Andy Frankish, Director of Mortgage Advice Bureau comments on the Nationwide House Price Index:

“The report issued by the Nationwide this morning is based on lending for house purchases at post survey approvals stage, so provides us with a reliable indication of the UK housing market in December from one of the country’s biggest mortgage lenders.

According to the data, now the ‘scores are on the doors’ for 2017 as a whole we can see that the UK housing market performed to expectations, with the overall annual rate of growth at 2.6% which was within the 2% to 4% annual growth figure projected by the Nationwide at the beginning of last year. Of course, within this we have seen a changeable picture of higher rates of growth in certain areas, such as the North and the Midlands, together with prices coming off the boil in London and the South East and the Capital losing its crown in terms of being the top performing region. In fact, looking at the breakdown we can see that the West Midlands was the top performer in terms of regional house price growth last year, with an average annual rise of 5.2%, closely followed by the South West with a year on year increase of 4.8%, with London at the bottom of the ‘league table’ showing an average 0.5% annual drop in prices. Having said that, the report does also suggest that London house prices are still approximately 55% above their 2007 levels, whilst values in the North are still lower than their previous highs of a decade ago.

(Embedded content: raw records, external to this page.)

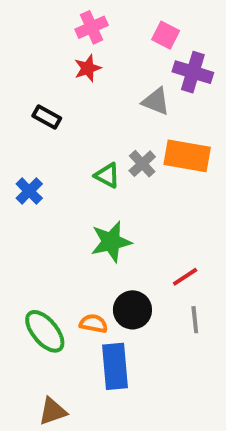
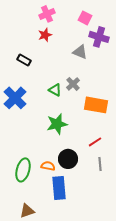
orange rectangle: (187, 156) -> (96, 105), moved
blue cross: (29, 191) -> (15, 98), size x1.6
green ellipse: (45, 331) -> (23, 170), turned 55

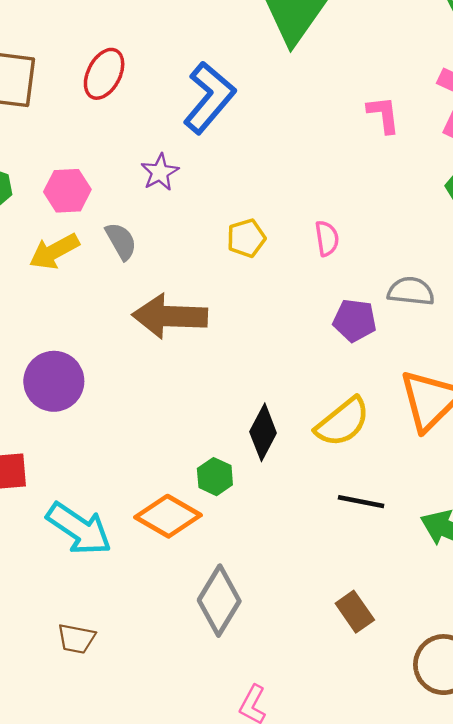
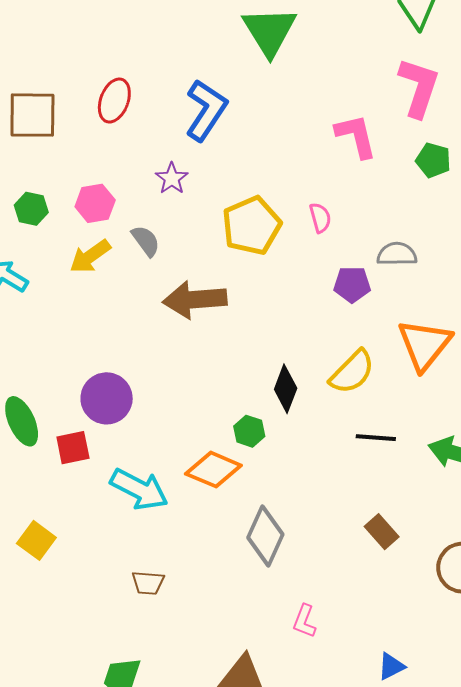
pink L-shape: (383, 115) -> (356, 136), moved, size x1.4
yellow pentagon: (246, 238) -> (252, 226), size x1.8
purple circle: (54, 381) -> (107, 398), moved

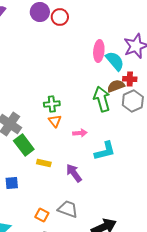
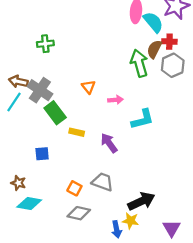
brown semicircle: (116, 86) -> (154, 49), turned -42
green cross: (52, 104) -> (45, 44), moved

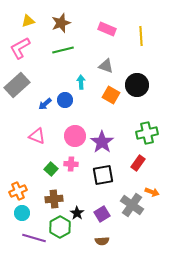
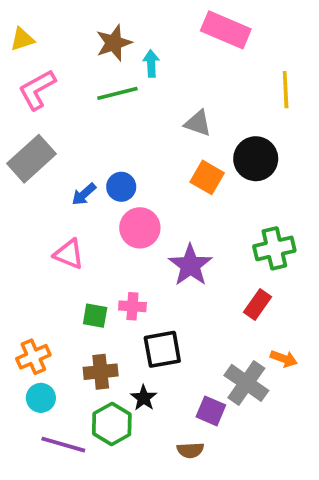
yellow triangle: (28, 21) -> (22, 39), moved
pink rectangle: (107, 29) -> (226, 30), moved, size x1.4
yellow line: (141, 36) -> (286, 90), moved
cyan arrow: (81, 82) -> (151, 63), moved
pink circle: (75, 136) -> (140, 228), moved
green square: (51, 169) -> (95, 316), turned -32
black square: (103, 175) -> (162, 349), moved
purple square: (102, 214) -> (211, 411), moved, turned -35

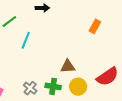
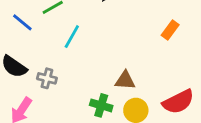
gray cross: (30, 88) -> (47, 78), moved, turned -32

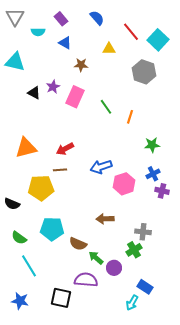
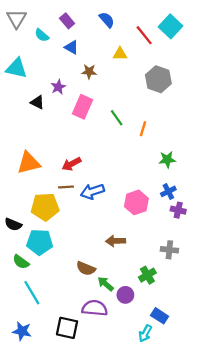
cyan semicircle: (38, 32) -> (42, 35), turned 40
cyan square: (158, 40) -> (171, 26), moved
purple star: (53, 87) -> (58, 87), moved
blue arrow: (101, 167) -> (92, 191), moved
cyan pentagon: (52, 229) -> (40, 242), moved
gray cross: (143, 232) -> (169, 250), moved

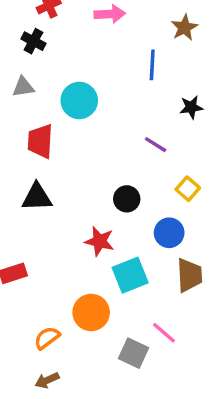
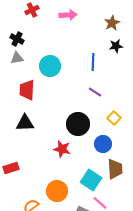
black cross: (33, 41) -> (17, 39), moved
blue line: (152, 65) -> (93, 62), moved
black star: (191, 107) -> (116, 46), moved
black circle: (127, 199) -> (78, 124), size x1.5
cyan square: (130, 275) -> (91, 180), moved, turned -35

Of course, we are entering into 2018 with a similar set of challenges to last year; deposits required to purchase are significantly higher than they were a decade ago, representing increased difficulty for first time buyers in general but particularly around the Capital, and available stock levels remain at all-time low levels, providing little choice for buyers in many areas. This together with ongoing Brexit negotiations, slowing wage growth and another signposted interest rate increase within the next 12 months has led to the Nationwide suggesting that annual growth in 2018 will remain subdued at between1% and 1.5%, although still in positive territory. Having said this, it’s possible to suggest that as with last year, within the overall average we’ll see regional variations, with some areas performing better than others over the course of the next 12 months. However, what this morning’s data does tell us is that, all things considered, we’re going into 2018 with the market currently holding steady, which should get the new year off on a sound footing.”